It is good to know that a number of foreign corporates and individuals are showing interest in farming in Africa. Africa has been dependent on other countries for food for several decades. Land in Africa is not exploited much. If, for 2 to 3 decades, land is leased to foreign corporates/individuals, Africa can become self-sufficient or even surplus in food grains. But in some quarters, serious concern is shown on African land being used by foreigners to “sever” Africans from their cultural and socio-economic attachments to past, present and future.
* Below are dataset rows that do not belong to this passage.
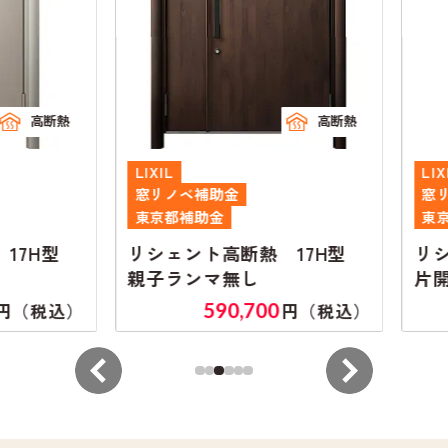
高断熱
高断熱
LIXIL
LIXIL
窓リノベ補助金
窓リノ
東京都補助金
東京都
7H型
リシェント高断熱 17H型
リシェ
親子ランマ無し
片開き
590,700
（税込）
円（税込）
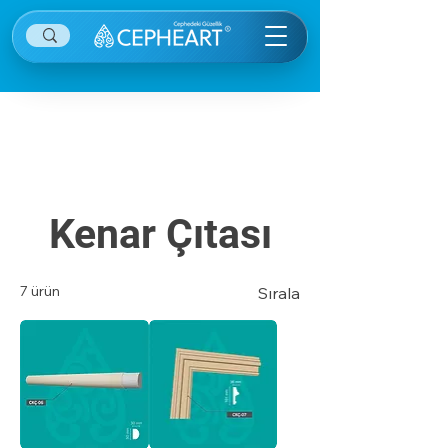
Diğer kategorilere ulaşmak için sağ ekranın
sağ üstünde yer alan menü öğesine tıklayınız.
Kenar Çıtası
7 ürün
Sırala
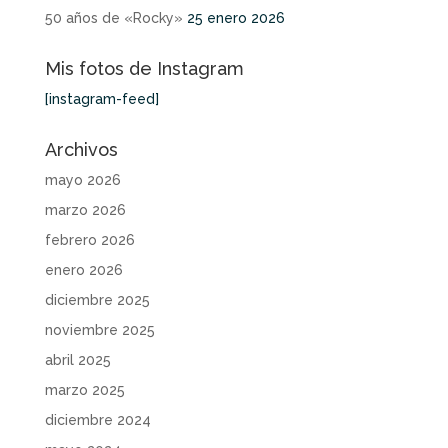
50 años de «Rocky»
25 enero 2026
Mis fotos de Instagram
[instagram-feed]
Archivos
mayo 2026
marzo 2026
febrero 2026
enero 2026
diciembre 2025
noviembre 2025
abril 2025
marzo 2025
diciembre 2024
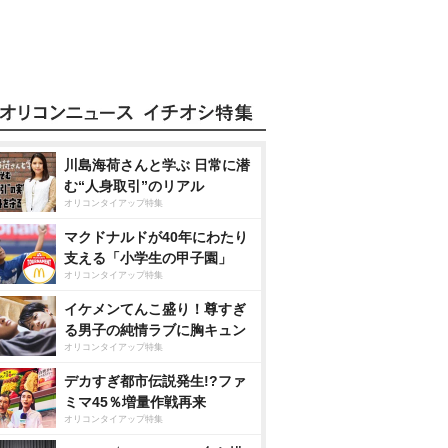
川島海荷さんと学ぶ 日常に潜
む“人身取引”のリアル
オリコンタイアップ特集
マクドナルドが40年にわたり
支える「小学生の甲子園」
オリコンタイアップ特集
イケメンてんこ盛り！尊すぎ
る男子の純情ラブに胸キュン
オリコンタイアップ特集
デカすぎ都市伝説発生!?ファ
ミマ45％増量作戦再来
オリコンタイアップ特集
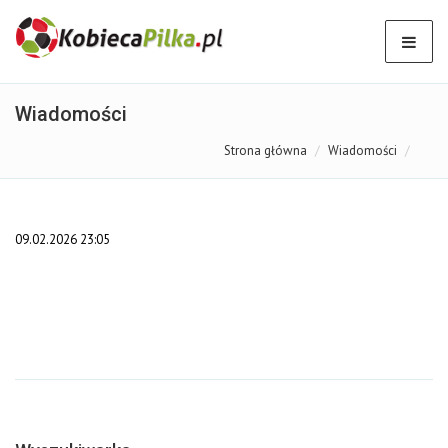
Wiadomości
Strona główna
Wiadomości
09.02.2026 23:05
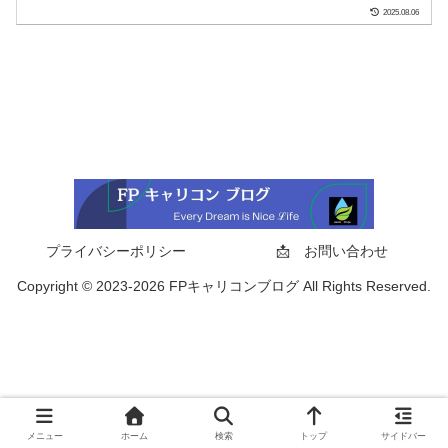
2025.08.06
プライバシーポリシー
📩 お問い合わせ
Copyright © 2023-2026 FPキャリコンブログ All Rights Reserved.
メニュー
ホーム
検索
トップ
サイドバー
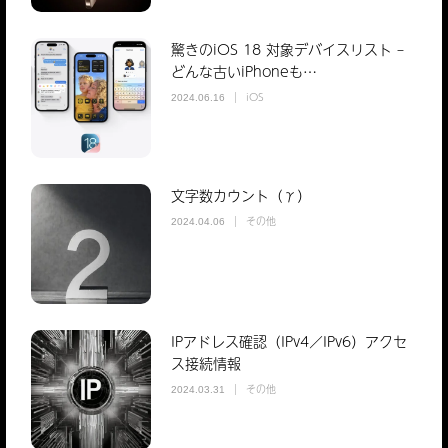
驚きのiOS 18 対象デバイスリスト –
どんな古いiPhoneも…
iOS
2024.06.16
文字数カウント（γ）
その他
2024.04.06
IPアドレス確認（IPv4／IPv6）アクセ
ス接続情報
その他
2024.03.31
In this connection, it may be mentioned that this takes place not only by land alienation but also by:
- Globalization of the economy and
- Religious conversions.
Both of these are widely prevalent on the continent.
By including suitable safeguards in the land deals, such as those below, Africa can gain from increased land productivity.
- Defining a maximum number of years for which the land could be leased with options for lease extentions
- Requiring land to be returned to its original owner after the lease with all agricultural implements/equipment free of cost
- Limiting the number of foreign workers on the land
- Requiring foreigners to first satisfy domestic needs of their produce and then exporting the surplus
- Limiting the number of land deals per year
- Specifying the crops to be cultivated, land development to be undertaken and the irrigation facilities to be created
- Other conditions similar to “Build, Operate and Transfer” mode in infrastructure projects
With prudent policies, land deals would be a great boon to Africa.